In the records below, find the line holding "What a great" and the line holding "sign up with email". Set down both, with every line between them, exactly.

::: Extracted records :::

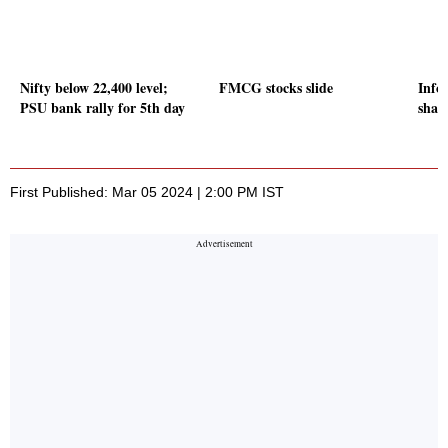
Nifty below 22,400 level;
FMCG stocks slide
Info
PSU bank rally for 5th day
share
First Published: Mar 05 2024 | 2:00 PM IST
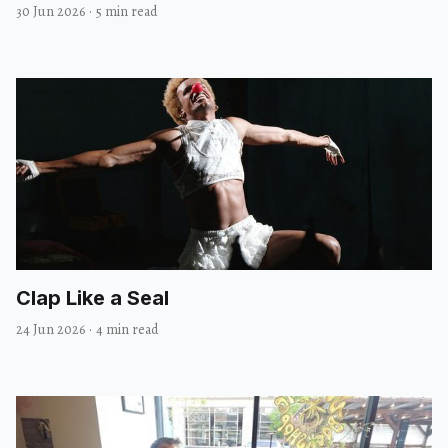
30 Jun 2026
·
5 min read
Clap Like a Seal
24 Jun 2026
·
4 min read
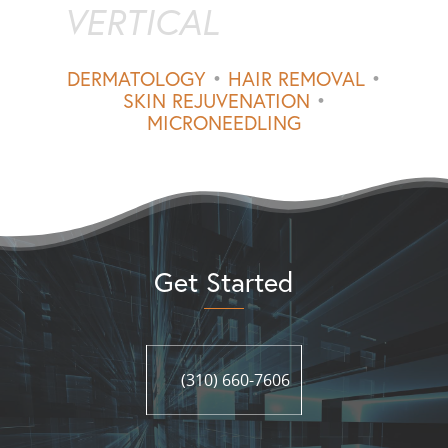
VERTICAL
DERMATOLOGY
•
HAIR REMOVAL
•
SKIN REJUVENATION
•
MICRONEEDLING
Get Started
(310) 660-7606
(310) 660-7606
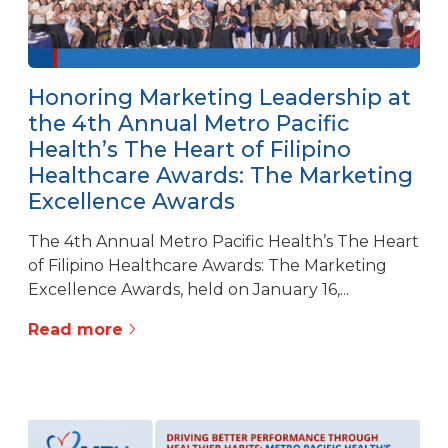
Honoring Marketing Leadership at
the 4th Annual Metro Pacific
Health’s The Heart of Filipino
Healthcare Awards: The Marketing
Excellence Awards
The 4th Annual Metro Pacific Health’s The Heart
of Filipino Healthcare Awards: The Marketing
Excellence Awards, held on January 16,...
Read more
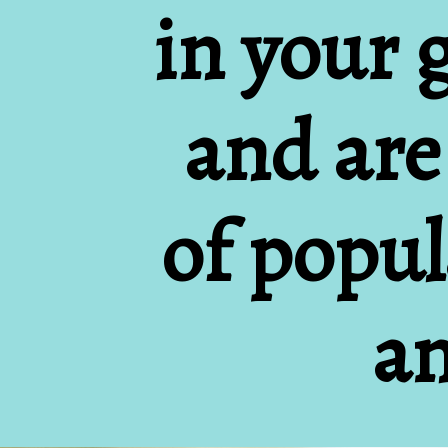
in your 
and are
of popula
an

:::
::: Extracted records :::

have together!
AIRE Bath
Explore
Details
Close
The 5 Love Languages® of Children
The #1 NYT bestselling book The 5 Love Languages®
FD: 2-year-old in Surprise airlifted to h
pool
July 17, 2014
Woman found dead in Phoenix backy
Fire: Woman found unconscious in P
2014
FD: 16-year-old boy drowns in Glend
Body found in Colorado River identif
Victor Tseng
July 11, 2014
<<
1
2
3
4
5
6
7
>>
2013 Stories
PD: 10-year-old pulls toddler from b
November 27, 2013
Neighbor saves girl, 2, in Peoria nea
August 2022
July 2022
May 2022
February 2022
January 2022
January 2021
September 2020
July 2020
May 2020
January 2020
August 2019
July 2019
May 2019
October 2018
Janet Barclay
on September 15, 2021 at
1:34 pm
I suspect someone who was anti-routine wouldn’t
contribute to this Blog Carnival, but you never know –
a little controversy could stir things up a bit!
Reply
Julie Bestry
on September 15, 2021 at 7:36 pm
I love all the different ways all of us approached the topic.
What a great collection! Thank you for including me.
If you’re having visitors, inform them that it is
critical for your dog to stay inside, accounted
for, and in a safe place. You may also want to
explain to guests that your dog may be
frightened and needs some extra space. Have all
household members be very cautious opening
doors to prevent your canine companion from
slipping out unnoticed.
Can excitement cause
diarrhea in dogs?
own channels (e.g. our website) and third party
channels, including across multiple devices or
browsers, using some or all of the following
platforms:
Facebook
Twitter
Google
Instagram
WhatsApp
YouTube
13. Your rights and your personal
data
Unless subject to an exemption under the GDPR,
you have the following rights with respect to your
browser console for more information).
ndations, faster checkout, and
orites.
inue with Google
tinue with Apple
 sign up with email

:::

» **Result of this task**
What a great collection! Thank you for including me.
If you’re having visitors, inform them that it is
critical for your dog to stay inside, accounted
for, and in a safe place. You may also want to
explain to guests that your dog may be
frightened and needs some extra space. Have all
household members be very cautious opening
doors to prevent your canine companion from
slipping out unnoticed.
Can excitement cause
diarrhea in dogs?
own channels (e.g. our website) and third party
channels, including across multiple devices or
browsers, using some or all of the following
platforms:
Facebook
Twitter
Google
Instagram
WhatsApp
YouTube
13. Your rights and your personal
data
Unless subject to an exemption under the GDPR,
you have the following rights with respect to your
browser console for more information).
ndations, faster checkout, and
orites.
inue with Google
tinue with Apple
 sign up with email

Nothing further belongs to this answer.